Ah! There—a white farmhouse, set in a stone-walled yard and surrounded by the green rows of a vegetable garden. Next to the garden stood a pen containing half a dozen black cows. Water. Food.
Fenn reached the farm lane, lined with a post and rail fence. A neat painted sign read “to Rolling-Hill Farm”. Daft, since the whole area was flat as a frying pan. Ah, but the question was whether he should risk it? Tempers were short because of the drought; the tempers of farmers were especially frazzled. He’d had dogs set on him at farms just for showing his face.
But there were no signs of a village and his body was screaming for water. He walked along the lane. Up near the yard some bean vines seemed to have been trampled. Happen a cow had got loose?

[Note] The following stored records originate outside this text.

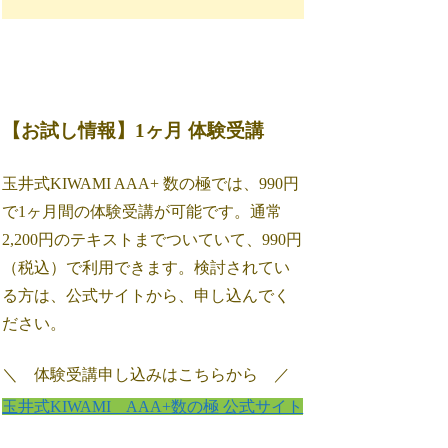
【お試し情報】1ヶ月 体験受講
玉井式KIWAMI AAA+ 数の極では、990円
で1ヶ月間の体験受講が可能です。通常
2,200円のテキストまでついていて、990円
（税込）で利用できます。検討されてい
る方は、公式サイトから、申し込んでく
ださい。
＼ 体験受講申し込みはこちらから ／
玉井式KIWAMI AAA+数の極 公式サイト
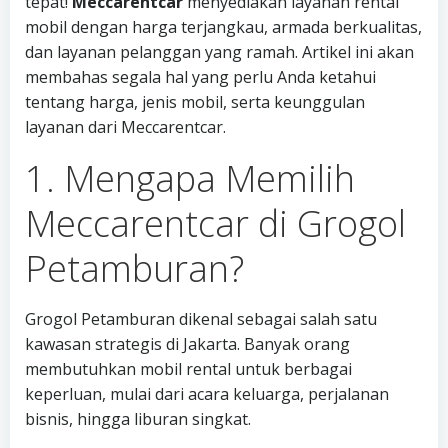
tepat!
Meccarentcar
menyediakan layanan rental
mobil dengan harga terjangkau, armada berkualitas,
dan layanan pelanggan yang ramah. Artikel ini akan
membahas segala hal yang perlu Anda ketahui
tentang harga, jenis mobil, serta keunggulan
layanan dari Meccarentcar.
1. Mengapa Memilih
Meccarentcar di Grogol
Petamburan?
Grogol Petamburan dikenal sebagai salah satu
kawasan strategis di Jakarta. Banyak orang
membutuhkan mobil rental untuk berbagai
keperluan, mulai dari acara keluarga, perjalanan
bisnis, hingga liburan singkat.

Perhaps he could offer to fix a fence.
At the yard entrance, he paused, half-hidden behind the stone wall. The house, solid and square with a flat roof, was set at the back of the yard. To the left stood a barn. No horses in it, naturally, just the dull metal sheen of a crystal-powered plough, a carriage and a couple of velocipedes. There was an acrid niff in the air and to the right a group of men stood around the remains of a small bonfire. That was brave—or bloody stupid—considering the conditions. The men, all young, were examining a clump of charred sacking. One of them was poking it with a stick.

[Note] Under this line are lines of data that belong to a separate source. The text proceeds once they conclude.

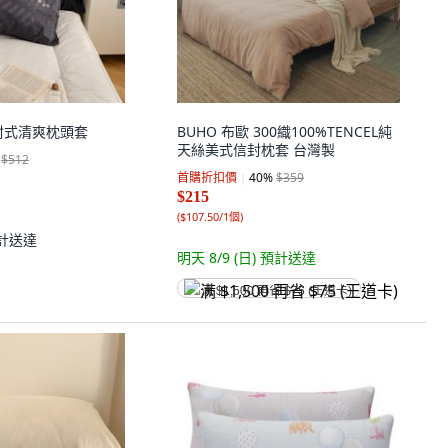
封式清爽枕頭套
BUHO 布歐 300織100%TENCEL純
天絲美式信封枕套 台灣製
$512
首購折扣價
40
%
$359
$215
(
$107.50/1個
)
計送達
明天 8/9 (日)
預計送達
满 $1,500 再省 $75 (王道卡)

A group of lads could be bad news. Fenn never courted violence, but there was something about him that made a certain kind of young buck always want to have a go. They saw an opponent, a brute, someone they could test themselves against, and right annoying it was too. Fenn nearly backed out of sight, but one of the lads glanced up, saw him and gave an exclamation. The group turned.
Fenn had no hat to remove. He stepped forwards and cleared his throat. “Good day to you.” It came out as a croak.
A man from the back came forward and Fenn relaxed, slightly. Because the man was older, about Fenn’s own age, and he moved with an air of authority that said he was the farmer. He had greying hair and a shrewd, lined face. He took in Fenn’s ragged beard, filthy shirt and patched coat. “What do you want?”
“Looking for work.”
The farmer shook his head. “I’ve enough men.”
“Do anything. Weeding, digging. Minding cows, fixing fences.” There was no point, but Fenn added, anyway, “I’m good with horses. Used to be a groom.”